Context Sensitive Paraphrasing

Overview:

Lexical paraphrasing (replacing one word with another) is an inherently context sensitive problem because a word's meaning depends on context. We have developed a global classifier that takes a verb v and its context (sentence that v appears in), along with a candidate verb u, and determines whether u can replace v in the given sentence while maintaining the original meaning. Training data for the classifier is generated without supervision, so we are able to create classifiers for specialized domains, either with large amounts of newswire text (first link) or biomedical abstracts (GENIA, second link).

Details:

This project attempts to answer the question, when can one word replace another in a given context. This question naturally arises as a sub problem for various NLP tasks such as query expansion or entailment. These are tasks where we cannot solely rely on a fixed set of synonyms because this list might not be appropriate for all meanings of the target word and in the case of entailment the synonyms might not be general enough to capture implied meaning in the given context.

Standard paraphrasing solutions to this problem involve generating lists of rules that tell what words can replace another and when. In the simplest case these rules can just be a list of synonyms as mentioned above, and saying that they can always be replaced in any context. To use this approach broadly requires rules for all words we will encounter and a good encoding of context to judge when any rule can be applied. Another view in solving this problem is that it is related to word sense disambiguation. If we knew the correct sense of the target word in the given context then we can deduce (from some sense repository such as WordNet) whether the new word can have the same or a related sense in this context.

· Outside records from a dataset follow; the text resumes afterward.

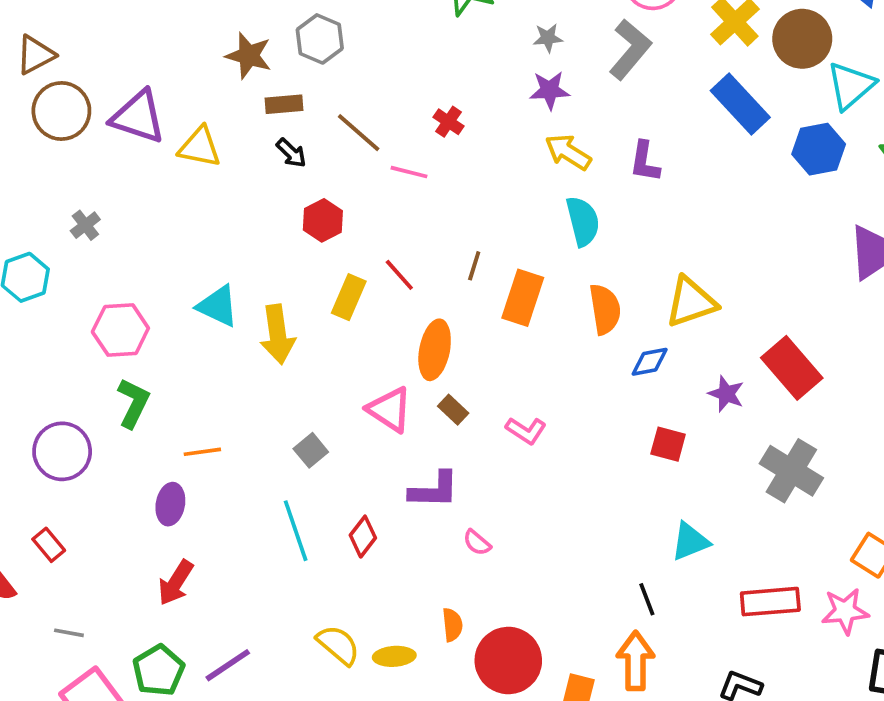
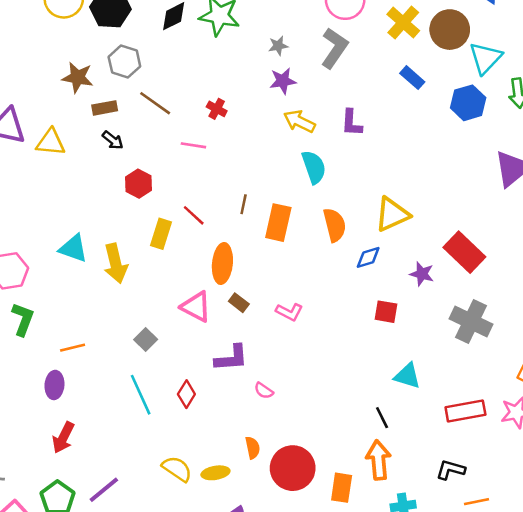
blue rectangle: (740, 104) -> (412, 78), size x0.6
brown line: (359, 133) -> (155, 103), moved
cyan triangle: (690, 541) -> (407, 376), turned 44

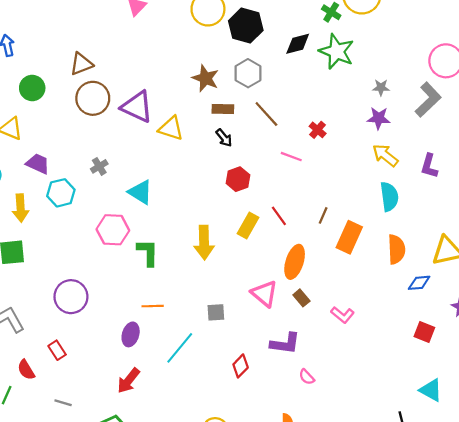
cyan triangle: (73, 248) -> (140, 192), moved
green L-shape: (23, 319) -> (148, 253), moved, turned -32
gray square: (146, 339) -> (216, 312), turned 30
cyan line: (141, 395) -> (180, 348), moved, turned 52

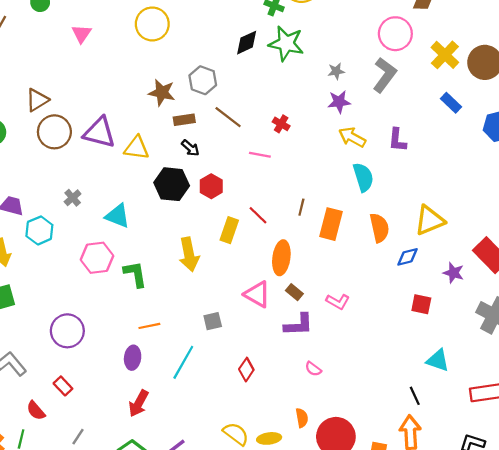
black hexagon: (246, 26) -> (172, 184), moved
purple L-shape: (285, 343) -> (299, 325), moved
gray line: (63, 403) -> (78, 437), turned -63

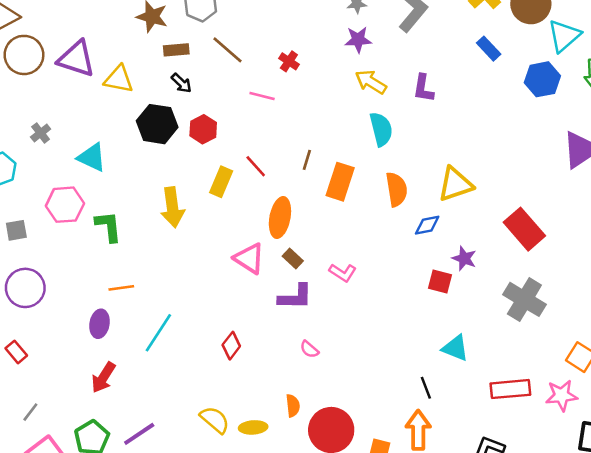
purple star: (453, 273) -> (464, 258), moved
gray square: (213, 321) -> (16, 230), moved

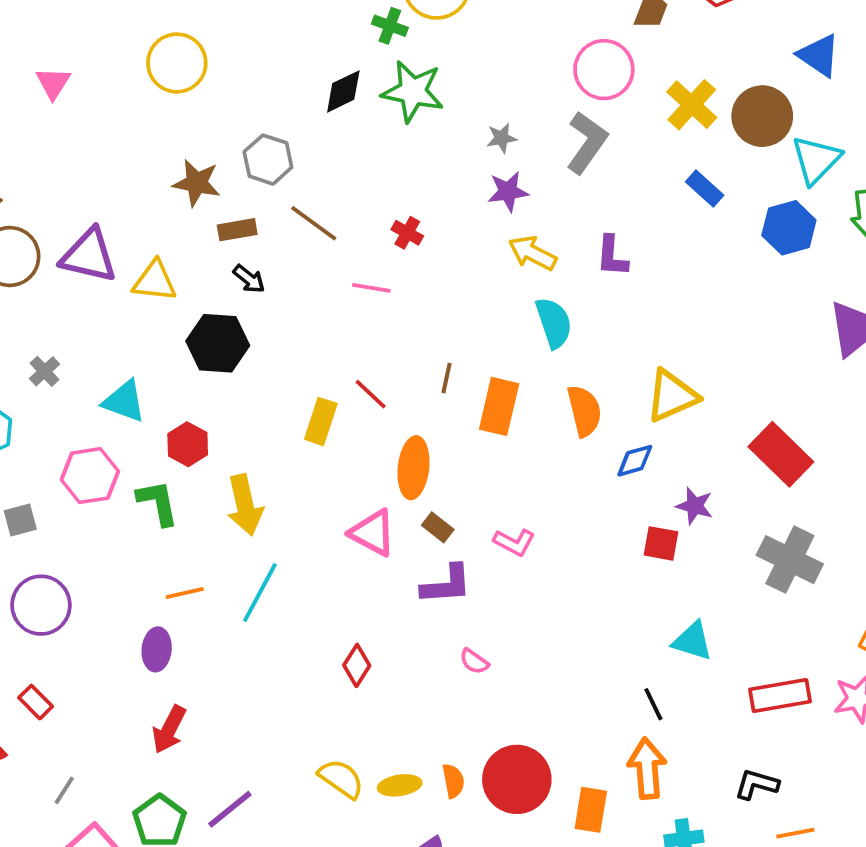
red hexagon: (203, 129) -> (188, 444), moved
yellow arrow: (172, 207) -> (245, 505), moved
cyan line: (158, 333) -> (260, 593), moved
orange semicircle: (293, 406) -> (453, 781), moved

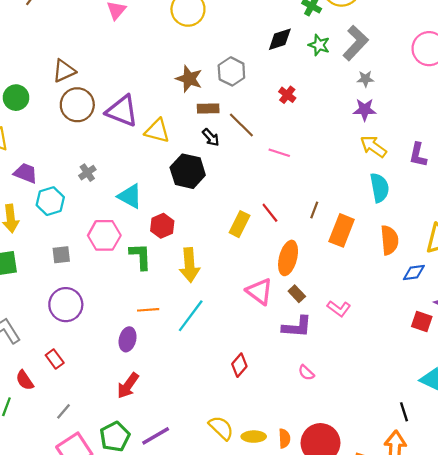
green star: (413, 91) -> (319, 45), size x0.6
gray L-shape: (587, 142) -> (356, 43), moved
brown line: (314, 223) -> (241, 125), moved
red cross: (407, 233) -> (287, 95), moved

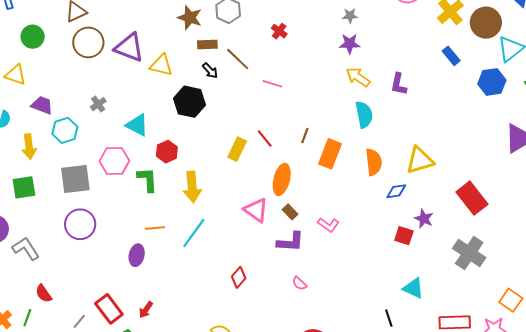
gray square: (61, 255) -> (75, 179), size x1.8
red rectangle: (55, 359) -> (109, 309), moved, size x1.6
red arrow: (128, 386) -> (146, 310), moved, size x0.7

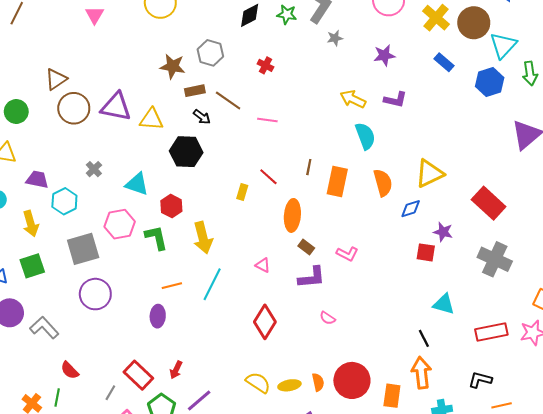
purple star: (350, 44) -> (384, 55), moved
purple L-shape: (399, 84) -> (395, 100), turned -80
yellow rectangle: (237, 149) -> (242, 192), size x0.7
pink triangle: (256, 210) -> (263, 265), moved, size x0.6
red diamond: (239, 277) -> (265, 322), size x1.5

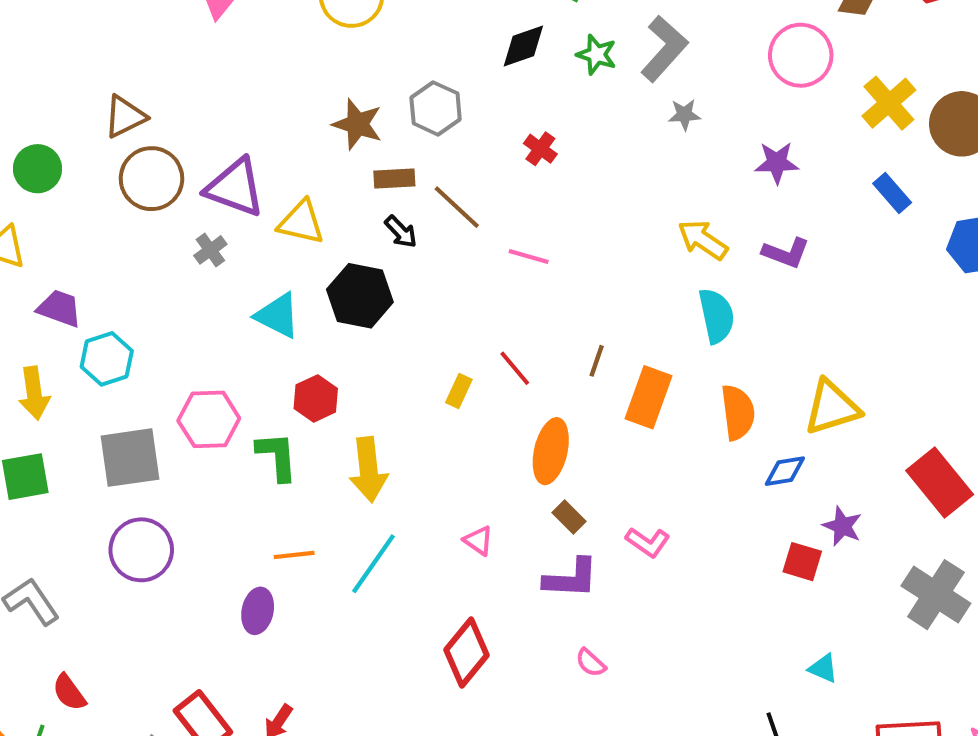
gray cross: (94, 169) -> (210, 250), moved
cyan triangle: (137, 184) -> (278, 316), moved
cyan triangle: (444, 304) -> (823, 668), size x0.7

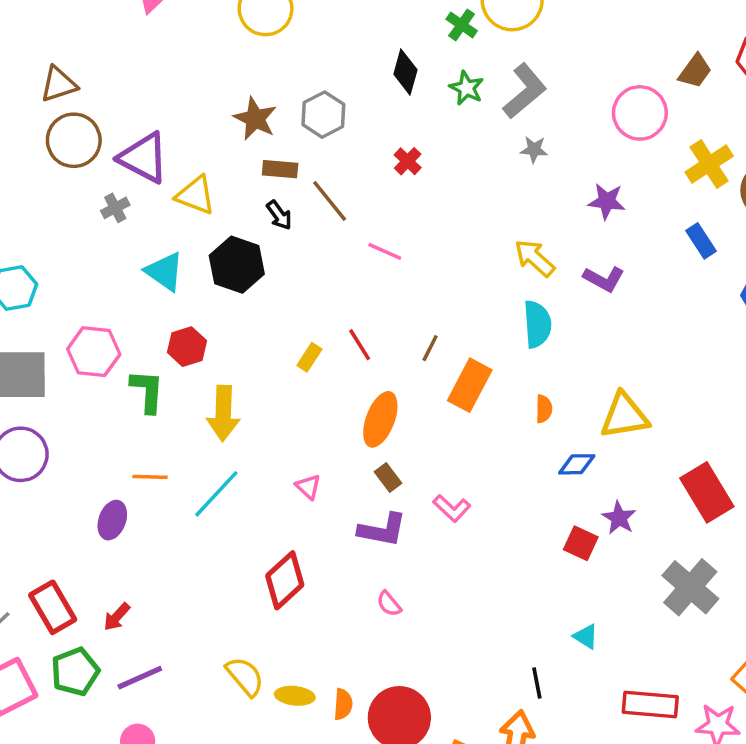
black diamond: (523, 46) -> (405, 72), turned -63
orange semicircle: (738, 412) -> (544, 409), size x0.6

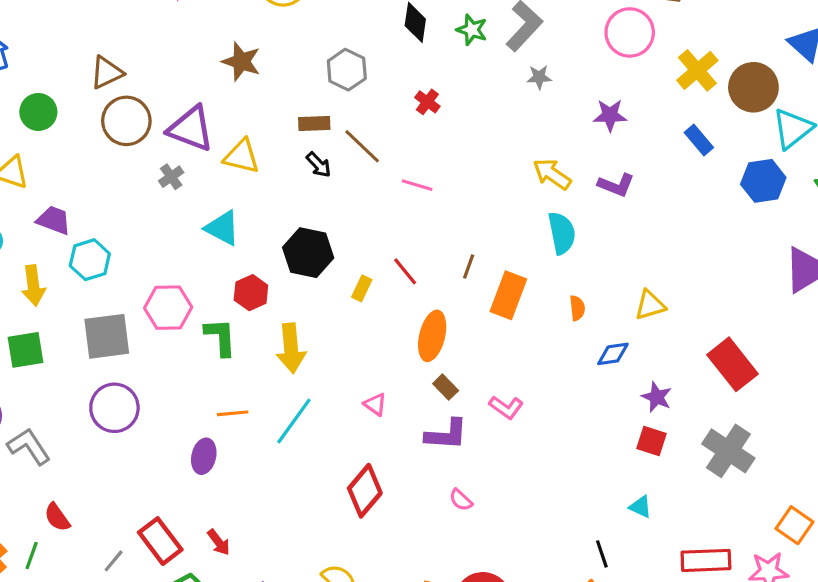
brown star: (255, 119) -> (241, 62), moved
black hexagon: (237, 265) -> (308, 253), moved
yellow triangle: (624, 416) -> (650, 305), size x0.7
red square: (581, 543) -> (651, 441), moved
red arrow: (117, 617) -> (219, 542), turned -72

Knowing the correct sense is a hard problem in itself and even if we could solve that there is no perfect sense repository that can tell us all other senses and words that can replace a given sense. For our approach we decided to not rely on any static sense representation and to have an architecture that can be applied to all words, even those unseen in training.

We phrase this problem in terms of binary classification: Given a word V in a sentence S, and a second word U, can U replace V in S and keep the same or entailed meaning. This is a single yes/no question that can be applied to all S,V,U. By using a feature representation that captures the similarity and differences between the usage of U and V in some large body of text and how these contexts compare to S, we can build a single binary classifier for all U and V. Since the feature representation for U and V is dependent on some shared features of both words (such as contexts both appear in) and not the words themselves, we can apply the classifier and generalize to unseen word pairs.